“Congress has incentivized the use of renewable, alternative energy sources by providing tax benefits to taxpayers who produce electricity at or invest in qualifying energy property. Eligibility for these benefits often turns in part on the year the energy property is ‘placed in service,’ which the Treasury Department has construed to include when the property is ‘placed in a condition or state of readiness and availability for a specifically assigned function.’ In fact, the availability of over a dozen federal tax benefits is dictated by placed-in-service date, as are other tax consequences.”

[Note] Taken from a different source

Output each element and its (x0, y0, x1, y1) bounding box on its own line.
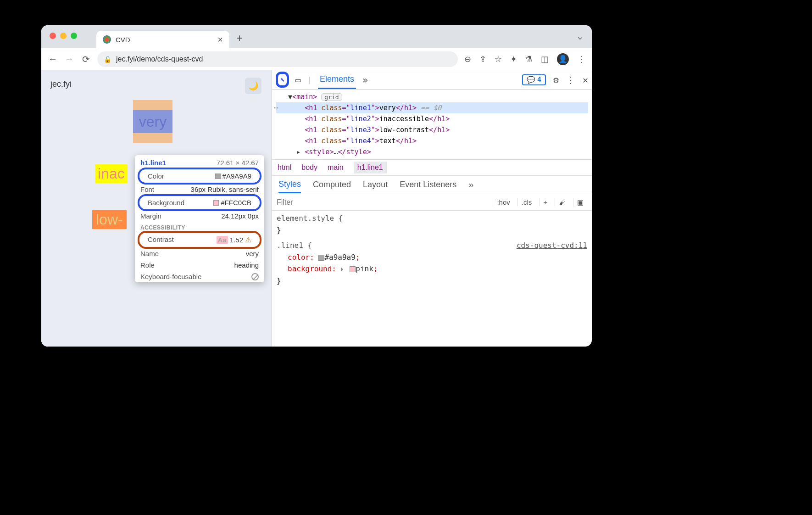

“Petitioners here own two biomass electrical generation facilities that qualify for tax incentive payments under Section 1603 of the American Recovery and Reinvestment Act of 2009 if they were ‘placed in service’ between 2009 and 2011. The Government claims the facilities were ‘placed in service’ in 2008 because they produced and sold some electricity that year. But in 2008, they undisputedly were producing far less electricity than their contracts set as capacity thresholds and were incapable of operating without very significant noncompliance with environmental laws. Yet the Federal Circuit held that such a facility could still be considered ‘placed in service’ under federal law.”
“The question presented is:”
“Whether an energy facility is ‘placed in service’ within the meaning of federal law whenever it can produce and sell some electricity without regard for the level of operation and compliance with laws, as held by the court below in joining the Fifth Circuit, or only after it can produce and sell electricity as intended on a fairly consistent basis, as held by the Eighth Circuit.”